PROBLEM TO WORK ON
Word-for-word repetition of the records below is needed, but only from the line holding "сегодня в 16:01" through the final line, with pictures excluded.

THE DATA

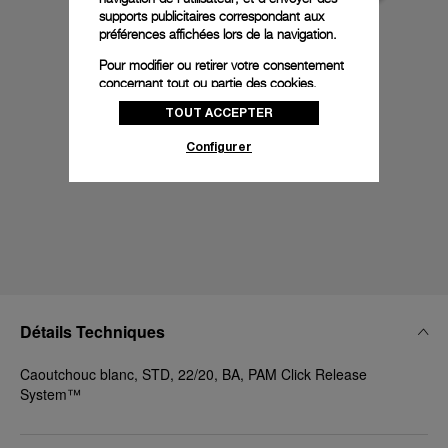
supports publicitaires correspondant aux
préférences affichées lors de la navigation.
Pour modifier ou retirer votre consentement
concernant tout ou partie des cookies,
cliquez sur « Configurer » ou consultez notre
TOUT ACCEPTER
politique des cookies
pour obtenir plus
d’informations.
Configurer
En cliquant sur « Tout accepter », vous
donnez votre consentement pour l’utilisation
des cookies susmentionnés
En cliquant sur « Tout refuser », vous
donnez votre consentement uniquement
pour l’utilisation des cookies techniques.
Détails Techniques
Caoutchouc blanc, STD, 22/20, BA, PAM Click Release
System™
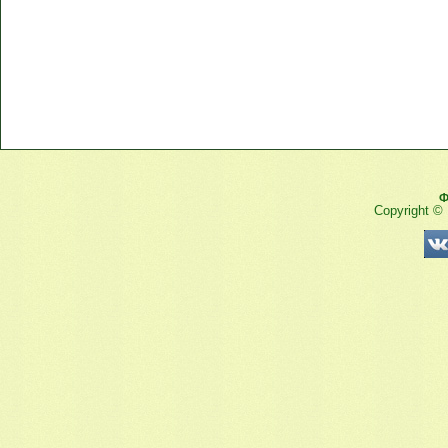
Ф
Copyright ©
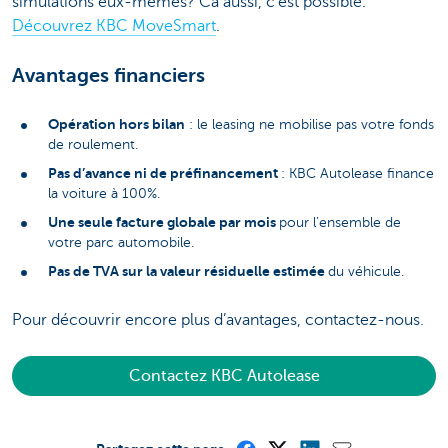
simulations eux-mêmes? Ca aussi, c’est possible.
Découvrez KBC MoveSmart
.
Avantages financiers
Opération hors bilan
: le leasing ne mobilise pas votre fonds
de roulement.
Pas d’avance ni de préfinancement
: KBC Autolease finance
la voiture à 100%.
Une seule facture globale par mois
pour l’ensemble de
votre parc automobile.
Pas de TVA sur la valeur résiduelle estimée
du véhicule.
Pour découvrir encore plus d’avantages, contactez-nous.
Contactez KBC Autolease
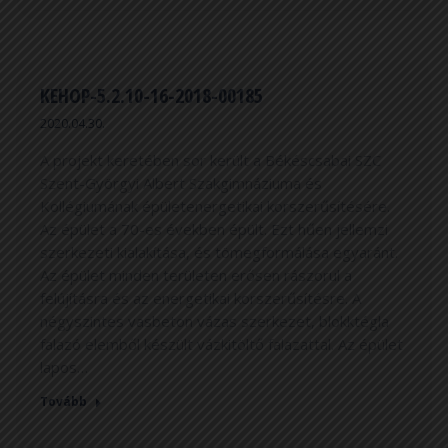
KEHOP-5.2.10-16-2018-00185
2020.04.30.
A projekt keretében sor került a Békéscsabai SZC
Szent-Györgyi Albert Szakgimnáziuma és
Kollégiumának épületenergetikai korszerűsítésére.
Az épület a 70-es években épült. Ezt hűen jellemzi
szerkezeti kialakítása, és tömegformálása egyaránt.
Az épület minden területen erősen rászorul a
felújításra és az energetikai korszerűsítésre. A
négyszintes vasbeton vázas szerkezet, blokktégla
falazó elemből készült vázkitöltő falazattal. Az épület
lapos…
Tovább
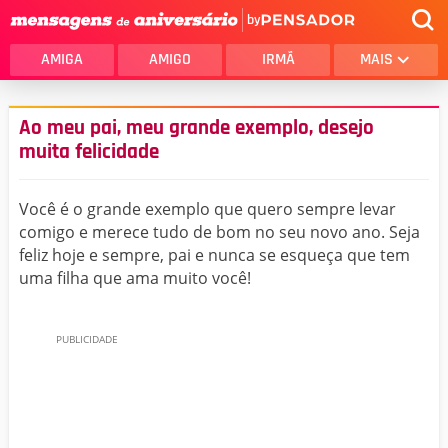
by
AMIGA
AMIGO
IRMÃ
MAIS
Ao meu pai, meu grande exemplo, desejo
muita felicidade
Você é o grande exemplo que quero sempre levar
comigo e merece tudo de bom no seu novo ano. Seja
feliz hoje e sempre, pai e nunca se esqueça que tem
uma filha que ama muito você!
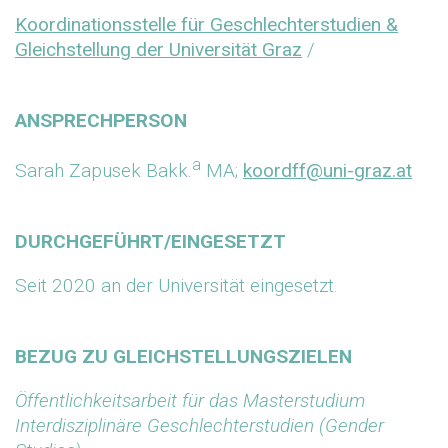
Koordinationsstelle für Geschlechterstudien &
Gleichstellung der Universität Graz
/
ANSPRECHPERSON
a
Sarah Zapusek Bakk.
MA;
koordff@uni-graz.at
DURCHGEFÜHRT/EINGESETZT
Seit 2020 an der Universität eingesetzt.
BEZUG ZU GLEICHSTELLUNGSZIELEN
Öffentlichkeitsarbeit für das Masterstudium
Interdisziplinäre Geschlechterstudien (Gender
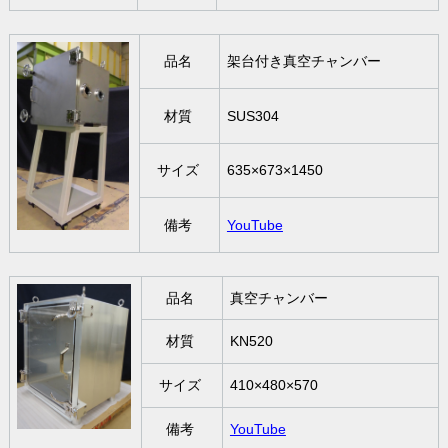
品名
架台付き真空チャンバー
材質
SUS304
サイズ
635×673×1450
備考
YouTube
品名
真空チャンバー
材質
KN520
サイズ
410×480×570
備考
YouTube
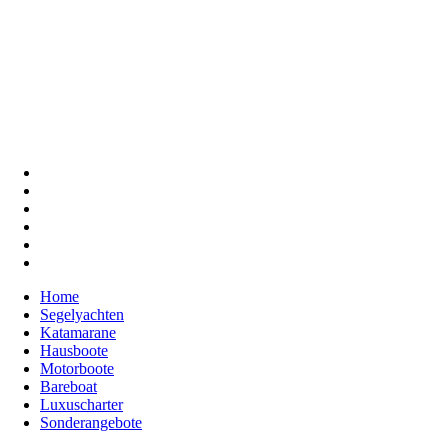
Home
Segelyachten
Katamarane
Hausboote
Motorboote
Bareboat
Luxuscharter
Sonderangebote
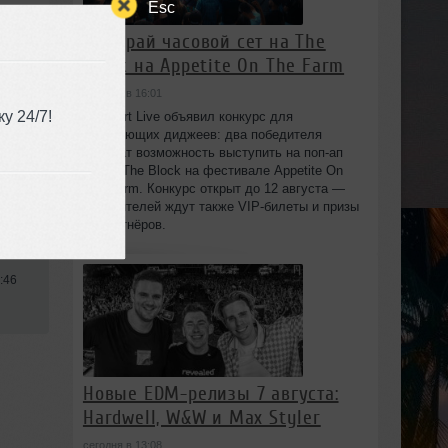
Esc
Выиграй часовой сет на The
Block на Appetite On The Farm
сегодня в 16:01
у 24/7!
Beatport Live объявил конкурс для
начинающих диджеев: два победителя
получат возможность выступить на поп‑ап
сцене The Block на фестивале Appetite On
The Farm. Конкурс открыт до 12 августа —
победителей ждут также VIP‑билеты и призы
sive
от партнёров.
:46
Новые EDM-релизы 7 августа:
Hardwell, W&W и Max Styler
сегодня в 13:08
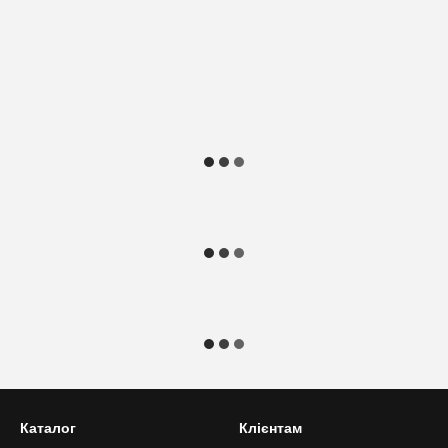
Каталог
Клієнтам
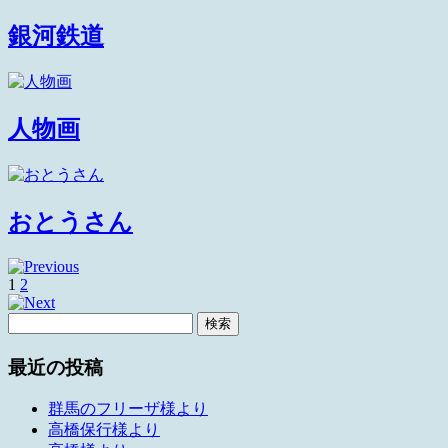
銀河鉄道
人物画
おとうさん
1
2
検
索:
最近の投稿
群馬のフリーザ様より
高橋保行様より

RESULT BELOW
сегодня в 16:01
у 24/7!
Beatport Live объявил конкурс для
начинающих диджеев: два победителя
получат возможность выступить на поп‑ап
сцене The Block на фестивале Appetite On
The Farm. Конкурс открыт до 12 августа —
победителей ждут также VIP‑билеты и призы
sive
от партнёров.
:46
Новые EDM-релизы 7 августа:
Hardwell, W&W и Max Styler
сегодня в 13:08
Каталог
Клієнтам
銀河鉄道
人物画
おとうさん
1
2
検
索:
最近の投稿
群馬のフリーザ様より
高橋保行様より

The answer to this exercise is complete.